Concept and reference implementation
(C) Matthias Wegner, cimt ag
Creative Commons License CC BY-ND 4.0
This repository contains the documentation of the "Data Vault Description Pipeline" concept and a reference implementation with multiple test cases and examples.
The Data Vault Pipeline Description(DPVD) defines a document syntax to describle all metadata, that is needed to implement a process wich loads one source object into a data vault model.
This provides a standardized interface between all steps of the implementation workflow and allows a decoupling between the tools, that are used during design and implementation. As a document, the DVPD also represents a encapsulated deployable artifact and therefore supports the implementation of automated CI/CD workflows.
Full Documentation is in this repository. Best start is DVPD_Introduction_and_orientation.md
Loading data into a data warehouse is a complex task even when using the Data Vault methods, wich provide a lot of standardization and generalization.
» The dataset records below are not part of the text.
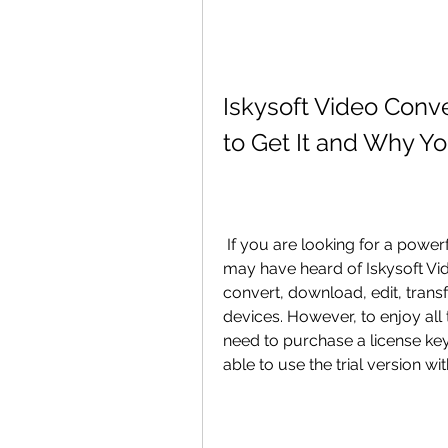
Iskysoft Video Conv
to Get It and Why Yo
 If you are looking for a powerful and versatile video converter software, you 
may have heard of Iskysoft Vi
convert, download, edit, transf
devices. However, to enjoy all 
need to purchase a license key 
able to use the trial version wi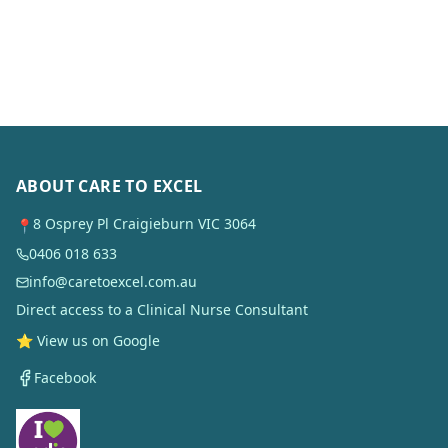
ABOUT CARE TO EXCEL
8 Osprey Pl Craigieburn VIC 3064
📍
0406 018 633
info@caretoexcel.com.au
Direct access to a Clinical Nurse Consultant
⭐ View us on Google
Facebook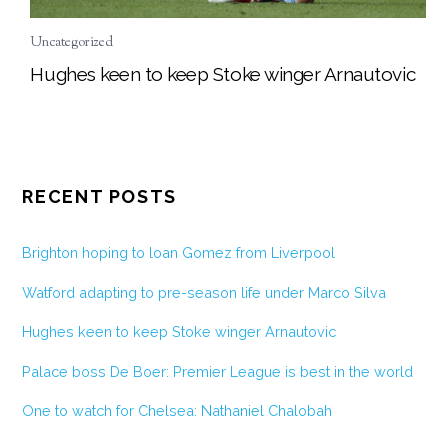
Uncategorized
Hughes keen to keep Stoke winger Arnautovic
RECENT POSTS
Brighton hoping to loan Gomez from Liverpool
Watford adapting to pre-season life under Marco Silva
Hughes keen to keep Stoke winger Arnautovic
Palace boss De Boer: Premier League is best in the world
One to watch for Chelsea: Nathaniel Chalobah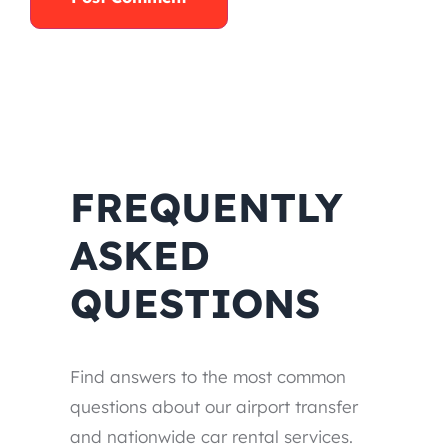
FREQUENTLY
ASKED
QUESTIONS
Find answers to the most common
questions about our airport transfer
and nationwide car rental services.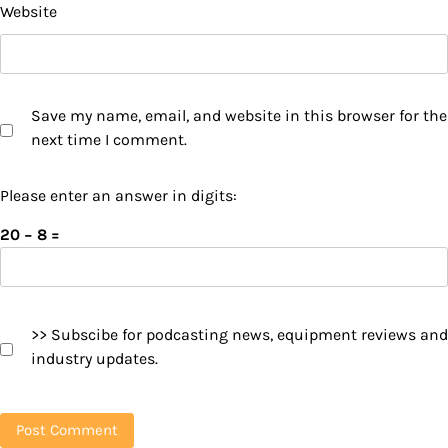
Website
Save my name, email, and website in this browser for the
next time I comment.
Please enter an answer in digits:
20 − 8 =
>> Subscibe for podcasting news, equipment reviews and
industry updates.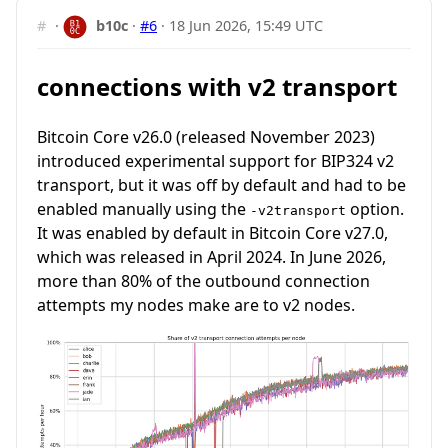
#
·
b10c
·
#6
·
18 Jun 2026, 15:49 UTC
connections with v2 transport
Bitcoin Core v26.0 (released November 2023)
introduced experimental support for BIP324 v2
transport, but it was off by default and had to be
enabled manually using the
option.
-v2transport
It was enabled by default in Bitcoin Core v27.0,
which was released in April 2024. In June 2026,
more than 80% of the outbound connection
attempts my nodes make are to v2 nodes.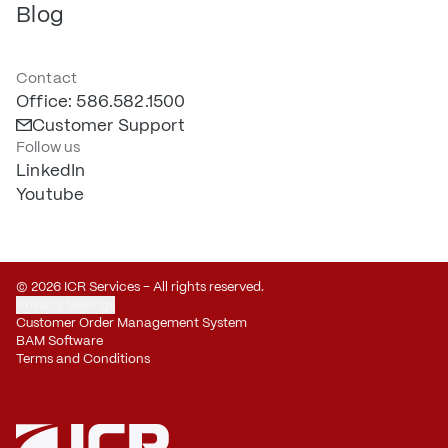
Blog
Contact
Office: 586.582.1500
Customer Support
Follow us
LinkedIn
Youtube
© 2026 ICR Services – All rights reserved.
Privacy Settings
Customer Order Management System
BAM Software
Terms and Conditions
Many tools and frameworks try to support the modelling and implementation process.
Functions needed are: Specification of the usecase, Specification and Analysis of source data structure, Modelling of the Data Vault and mapping of the data, implementing the load process (fetch data from source, transform and load to data vault model), deployment of the processes, schedule und execute processes, monitor progress. All these steps contain a deep complexity by themself. A product, that supports all of these phases in an equal appropriate excellency and functional flexibility, is nearly impossible to implement.*
So data warehouse platforms often contain a bundle of tools with a mix of commercial products and self written code. One major function needed in theses workflows is the communication of the metadata, that is forged during the analysis and modelling steps. This metadata is needed for the implementation, and in best case can be used to generate the processing automatically.
DVPD provides a format, to solve this problem.
*This product needs to solve a high varyity of scenarios, but from the perspecive of a single project, only a small amount is needed. You dont pay the price for 300 functions, when you only need 10 of them
- Description of the concept
- Reference of the core syntax of DVPD
- Analysis about the use case variations that should be covered by the syntax a. Data Mapping variation taxonomy a. Data Mapping dependend process generation a. Partitioned deletion scenarios
- Python Implementation of DVPDC Compiler
- Testsets
- Python examples of generator scipts for DDL/Documentation